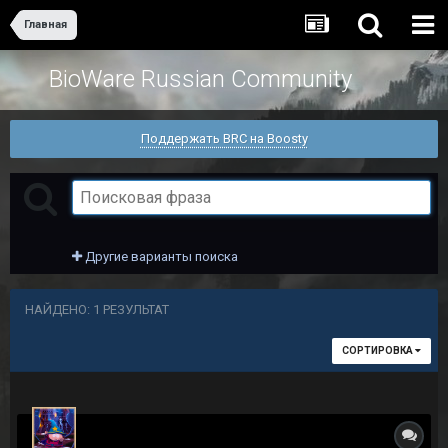
Главная
BioWare Russian Community
Поддержать BRC на Boosty
Другие варианты поиска
НАЙДЕНО: 1 РЕЗУЛЬТАТ
СОРТИРОВКА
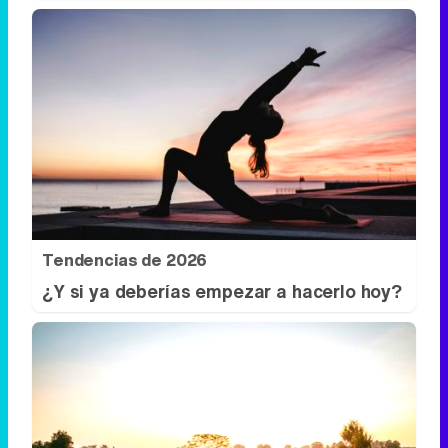
Tendencias de 2026
¿Y si ya deberías empezar a hacerlo hoy?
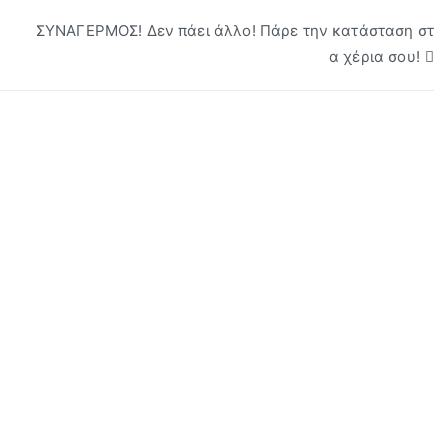
ΣΥΝΑΓΕΡΜΟΣ! Δεν πάει άλλο! Πάρε την κατάσταση στ
α χέρια σου!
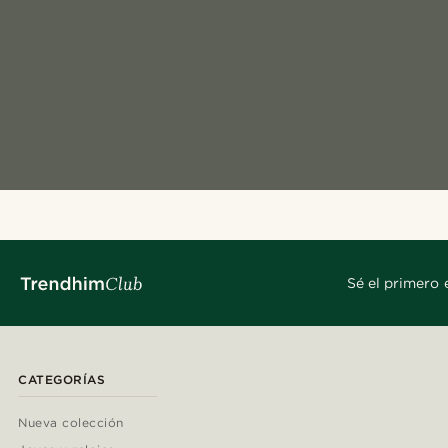
Sé el primero 
CATEGORÍAS
Nueva colección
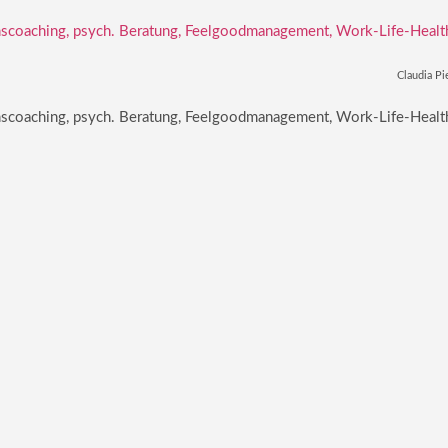
Claudia Pi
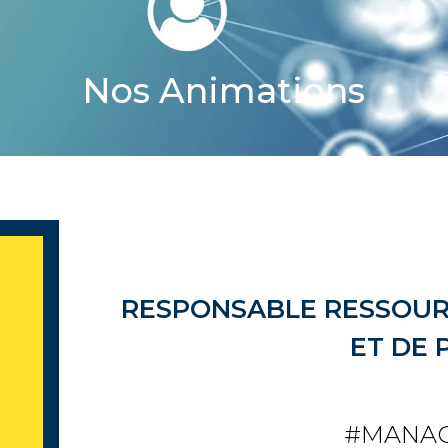
Nos Animations
RESPONSABLE RESSOUR
ET DE 
#MANA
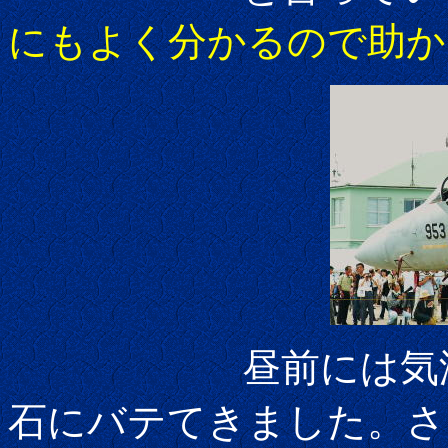
にもよく分かるので助か
昼前には気温もぐ
石にバテてきました。さ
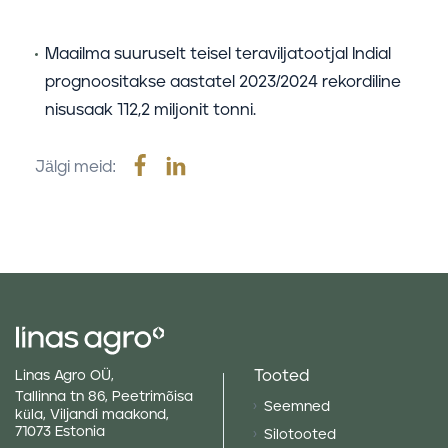
Maailma suuruselt teisel teraviljatootjal Indial
prognoositakse aastatel 2023/2024 rekordiline
nisusaak 112,2 miljonit tonni.
Jälgi meid:
Tooted
Linas Agro OÜ,
Tallinna tn 86, Peetrimõisa
Seemned
küla, Viljandi maakond,
71073 Estonia
Silotooted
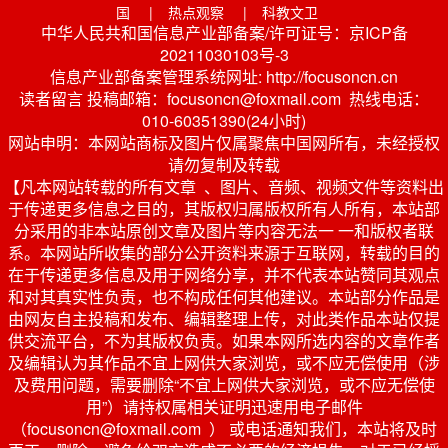
国
|
热点观察
|
科教文卫
中华人民共和国信息产业部备案/许可证号：京ICP备
20211030103号-3
信息产业部备案管理系统网址: http://focusoncn.cn
读者留言 投稿邮箱：focusoncn@foxmail.com 热线电话：
010-60351390(24小时)
网站申明：本网站商标及图片仅属聚焦中国网所有，未经授权
请勿复制及转载
【凡本网站转载的所有文章 、图片、音频、视频文件等资料出
于传递更多信息之目的，其版权归属版权所有人所有，本站部
分采用的非本站原创文章及图片等内容无法一 一和版权者联
系。本网站所收集的部分公开资料来源于互联网，转载的目的
在于传递更多信息及用于网络分享，并不代表本站赞同其观点
和对其真实性负责，也不构成任何其他建议。本站部分作品是
由网友自主投稿和发布、编辑整理上传，对此类作品本站仅提
供交流平台，不为其版权负责。如果本网所选内容的文章作者
及编辑认为其作品不宜上网供大家浏览，或不应无偿使用（涉
及费用问题，需要删除“不宜上网供大家浏览，或不应无偿使
用”）请持权属相关证明迅速用电子邮件
（focusoncn@foxmail.com ） 或电话通知我们，本站将及时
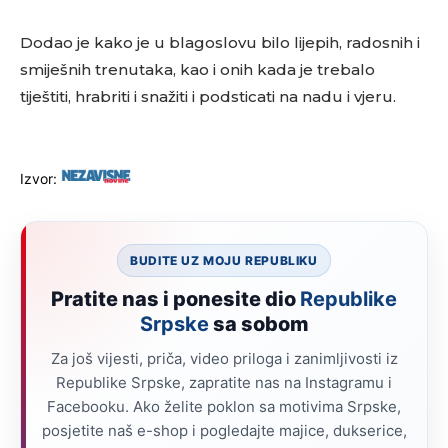
Dodao je kako je u blagoslovu bilo lijepih, radosnih i
smiješnih trenutaka, kao i onih kada je trebalo
tiještiti, hrabriti i snažiti i podsticati na nadu i vjeru.
Izvor:
BUDITE UZ MOJU REPUBLIKU
Pratite nas i ponesite dio
Republike
Srpske
sa sobom
Za još vijesti, priča, video priloga i zanimljivosti iz
Republike Srpske, zapratite nas na Instagramu i
Facebooku. Ako želite poklon sa motivima Srpske,
posjetite naš e-shop i pogledajte majice, dukserice,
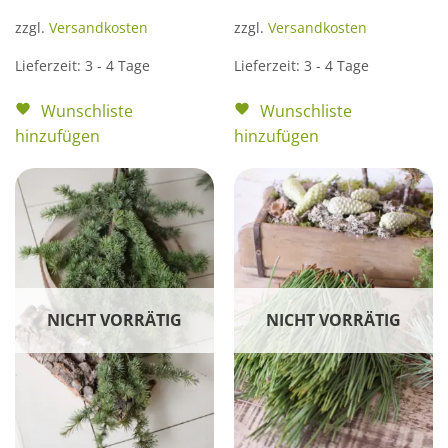
zzgl.
Versandkosten
zzgl.
Versandkosten
Lieferzeit:
3 - 4 Tage
Lieferzeit:
3 - 4 Tage
Wunschliste
Wunschliste
hinzufügen
hinzufügen
NICHT VORRÄTIG
NICHT VORRÄTIG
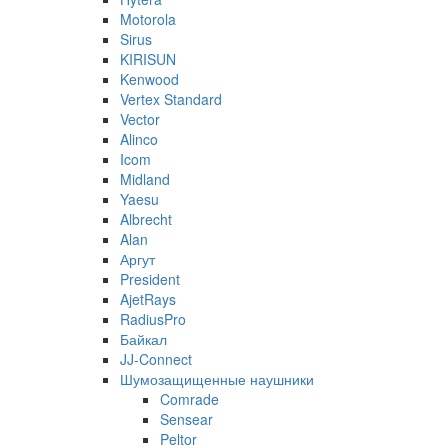
Motorola
Sirus
KIRISUN
Kenwood
Vertex Standard
Vector
Alinco
Icom
Midland
Yaesu
Albrecht
Alan
Аргут
President
AjetRays
RadiusPro
Байкал
JJ-Connect
Шумозащищенные наушники
Comrade
Sensear
Peltor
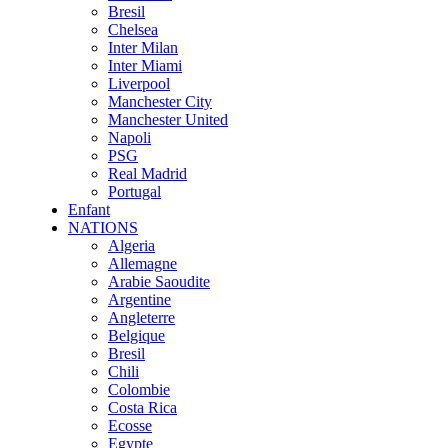
Bresil
Chelsea
Inter Milan
Inter Miami
Liverpool
Manchester City
Manchester United
Napoli
PSG
Real Madrid
Portugal
Enfant
NATIONS
Algeria
Allemagne
Arabie Saoudite
Argentine
Angleterre
Belgique
Bresil
Chili
Colombie
Costa Rica
Ecosse
Egypte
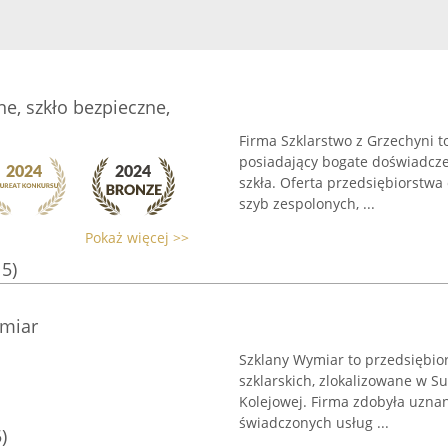
ne, szkło bezpieczne,
Firma Szklarstwo z Grzechyni t
posiadający bogate doświadczen
szkła. Oferta przedsiębiorstwa
szyb zespolonych, ...
Pokaż więcej >>
15)
ymiar
Szklany Wymiar to przedsiębio
szklarskich, zlokalizowane w S
Kolejowej. Firma zdobyła uznan
świadczonych usług ...
)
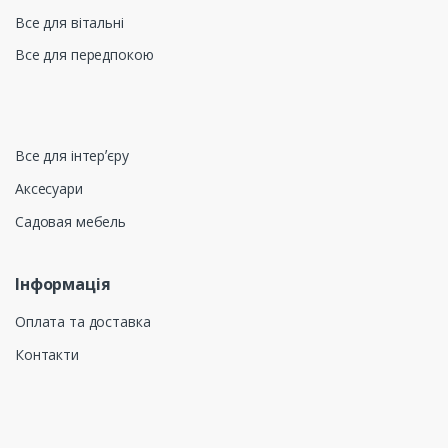
Все для вітальні
Все для передпокою
Все для інтерʼєру
Аксесуари
Садовая мебель
Інформація
Оплата та доставка
Контакти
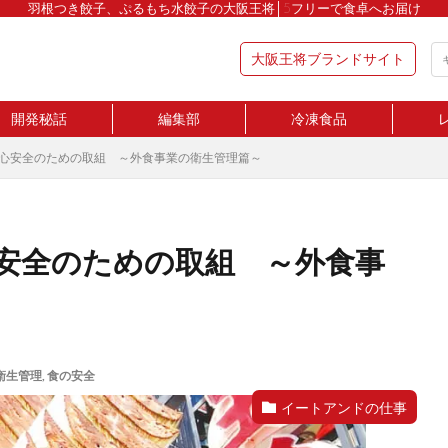
羽根つき餃子、ぷるもち水餃子の大阪王将│5フリーで食卓へお届け
大阪王将ブランドサイト
開発秘話
編集部
冷凍食品
安心安全のための取組 ～外食事業の衛生管理篇～
心安全のための取組 ～外食事
衛生管理
,
食の安全
イートアンドの仕事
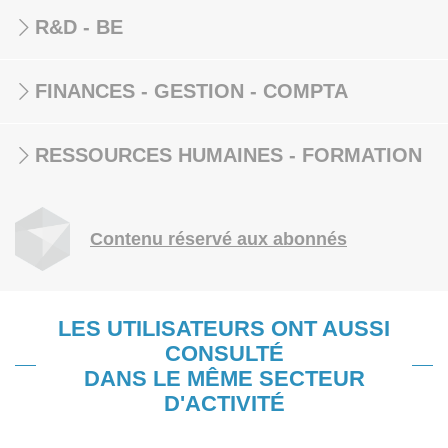
R&D - BE
FINANCES - GESTION - COMPTA
RESSOURCES HUMAINES - FORMATION
Contenu réservé aux abonnés
LES UTILISATEURS ONT AUSSI
CONSULTÉ
DANS LE MÊME SECTEUR
D'ACTIVITÉ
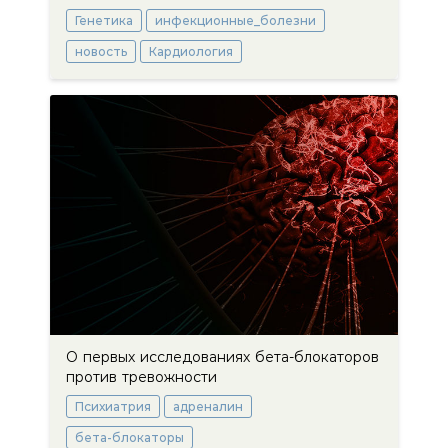
Генетика
инфекционные_болезни
новость
Кардиология
О первых исследованиях бета-блокаторов
против тревожности
Психиатрия
адреналин
бета-блокаторы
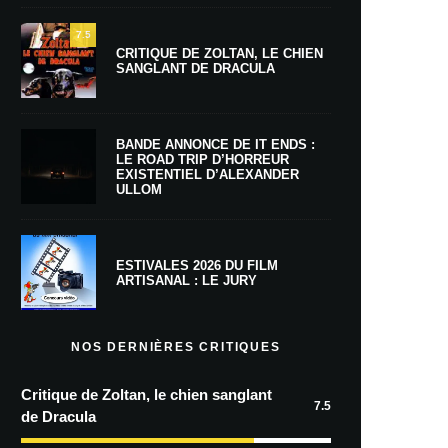
7.5
CRITIQUE DE ZOLTAN, LE CHIEN
SANGLANT DE DRACULA
BANDE ANNONCE DE IT ENDS :
LE ROAD TRIP D’HORREUR
EXISTENTIEL D’ALEXANDER
ULLOM
ESTIVALES 2026 DU FILM
ARTISANAL : LE JURY
NOS DERNIÈRES CRITIQUES
Critique de Zoltan, le chien sanglant
7.5
de Dracula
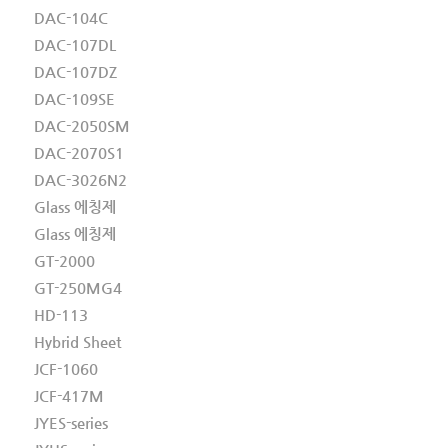
DAC-104C
DAC-107DL
DAC-107DZ
DAC-109SE
DAC-2050SM
DAC-2070S1
DAC-3026N2
Glass 에칭제
Glass 에칭제
GT-2000
GT-250MG4
HD-113
Hybrid Sheet
JCF-1060
JCF-417M
JYES-series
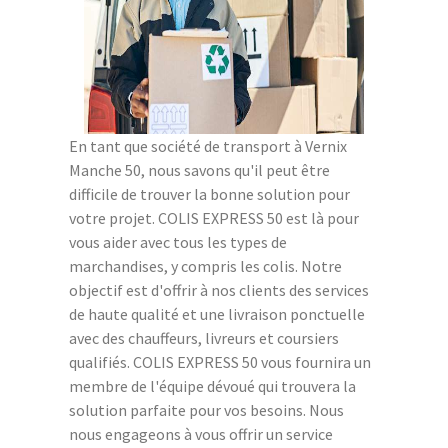
En tant que société de transport à Vernix
Manche 50, nous savons qu'il peut être
difficile de trouver la bonne solution pour
votre projet. COLIS EXPRESS 50 est là pour
vous aider avec tous les types de
marchandises, y compris les colis. Notre
objectif est d'offrir à nos clients des services
de haute qualité et une livraison ponctuelle
avec des chauffeurs, livreurs et coursiers
qualifiés. COLIS EXPRESS 50 vous fournira un
membre de l'équipe dévoué qui trouvera la
solution parfaite pour vos besoins. Nous
nous engageons à vous offrir un service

■ **Task prompt**
In the listing above, find the line containing "Manche 50, nous savons qu'il peut être" and the line containing "avec des chauffeurs, livreurs et coursiers". Output them and every line between, exactly, and nothing else.

■ **Solution**
Manche 50, nous savons qu'il peut être
difficile de trouver la bonne solution pour
votre projet. COLIS EXPRESS 50 est là pour
vous aider avec tous les types de
marchandises, y compris les colis. Notre
objectif est d'offrir à nos clients des services
de haute qualité et une livraison ponctuelle
avec des chauffeurs, livreurs et coursiers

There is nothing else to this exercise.